Legislative counsel told the Senate Judiciary committee on Feb. 12 that a single, limited change to S.183 would add the phrase “change orders” to existing contract language so that later alterations cannot be used to evade an intent-to-defraud requirement.
Michelle Channels of the Office of Legislative Council said the attorney general’s office recommended the fix. "The AG's office brought up the... issue of, well, what if there's a change order?" she said, explaining the amendment would treat a change order as a contract for purposes of proving intent at the time the new or altered agreement was entered.
Channels said the bill as drafted already applies at two monetary thresholds — $1,000 for a single owner contract and $2,500 aggregated across multiple clients — and she proposed mirroring the new wording in both places so the change-order language applies consistently. "You'd be striking out... contracts or agreements and then putting in contracts, agreements, or change orders," she said.

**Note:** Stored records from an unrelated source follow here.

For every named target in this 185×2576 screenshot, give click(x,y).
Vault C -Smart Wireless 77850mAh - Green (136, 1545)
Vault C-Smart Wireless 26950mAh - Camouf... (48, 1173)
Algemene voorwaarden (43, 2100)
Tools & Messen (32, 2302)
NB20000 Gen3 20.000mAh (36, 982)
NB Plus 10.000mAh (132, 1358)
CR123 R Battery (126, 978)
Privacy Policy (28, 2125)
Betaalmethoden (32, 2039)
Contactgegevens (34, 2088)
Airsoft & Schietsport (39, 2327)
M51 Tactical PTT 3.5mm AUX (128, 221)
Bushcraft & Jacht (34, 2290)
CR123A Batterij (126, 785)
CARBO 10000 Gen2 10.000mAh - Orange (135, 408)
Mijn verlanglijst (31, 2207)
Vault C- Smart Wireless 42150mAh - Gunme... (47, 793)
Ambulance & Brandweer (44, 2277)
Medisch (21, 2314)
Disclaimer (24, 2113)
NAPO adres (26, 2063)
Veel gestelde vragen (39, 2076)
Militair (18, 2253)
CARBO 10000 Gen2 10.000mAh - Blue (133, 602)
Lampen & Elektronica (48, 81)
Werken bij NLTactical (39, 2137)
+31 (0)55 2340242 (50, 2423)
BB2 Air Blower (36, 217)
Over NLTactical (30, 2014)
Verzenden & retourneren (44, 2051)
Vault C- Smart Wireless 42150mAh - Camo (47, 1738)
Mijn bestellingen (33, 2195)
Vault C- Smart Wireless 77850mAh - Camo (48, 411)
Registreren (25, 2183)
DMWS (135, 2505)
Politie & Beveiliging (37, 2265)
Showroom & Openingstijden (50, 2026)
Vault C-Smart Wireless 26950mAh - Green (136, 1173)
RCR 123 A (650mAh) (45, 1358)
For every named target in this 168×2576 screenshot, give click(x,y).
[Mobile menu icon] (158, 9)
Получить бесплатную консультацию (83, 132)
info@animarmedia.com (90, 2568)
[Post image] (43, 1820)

Committee members pressed several practical questions, including whether change orders are technically contracts and whether aligning the two threshold references is appropriate. Channels confirmed a change order would be treated as a contract and offered to circulate revised amendment language to committee staff (Emery) for a later vote.
Members also discussed enforcement logistics: Channels noted that such complaints typically go first to county state's attorneys and that the attorney general’s criminal division prosecutes selectively. The committee did not vote on the amendment and asked Channels to revise the aggregate-language wording and circulate the amendment for consideration when more members are present.
What happens next: Channels will edit the draft to align the aggregate threshold language, send the amendment to staff, and the committee will reconvene to consider the amendment when additional senators (including Senator Mattis) are present. No formal vote was recorded at the Feb. 12 meeting.